• Your task
Write out the opening lines of the data word for word, up to and including the line with "stories. So if", and leave every picture and every later line out.

• Records from a data source

+++

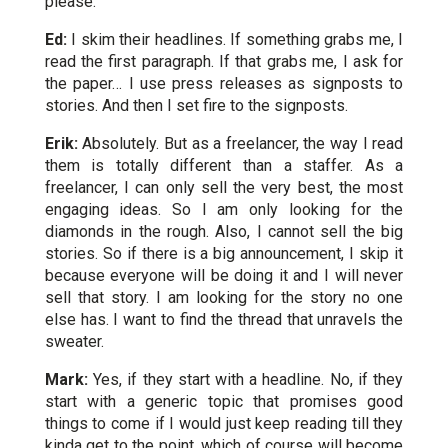
please.
Ed:
I skim their headlines. If something grabs me, I
read the first paragraph. If that grabs me, I ask for
the paper… I use press releases as signposts to
stories. And then I set fire to the signposts.
Erik:
Absolutely. But as a freelancer, the way I read
them is totally different than a staffer. As a
freelancer, I can only sell the very best, the most
engaging ideas. So I am only looking for the
diamonds in the rough. Also, I cannot sell the big
stories. So if there is a big announcement, I skip it
because everyone will be doing it and I will never
sell that story. I am looking for the story no one
else has. I want to find the thread that unravels the
sweater.
Mark:
Yes, if they start with a headline. No, if they
start with a generic topic that promises good
things to come if I would just keep reading till they
kinda get to the point, which of course will become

+++

• Solution to the problem
please.
Ed:
I skim their headlines. If something grabs me, I
read the first paragraph. If that grabs me, I ask for
the paper… I use press releases as signposts to
stories. And then I set fire to the signposts.
Erik:
Absolutely. But as a freelancer, the way I read
them is totally different than a staffer. As a
freelancer, I can only sell the very best, the most
engaging ideas. So I am only looking for the
diamonds in the rough. Also, I cannot sell the big
stories. So if there is a big announcement, I skip it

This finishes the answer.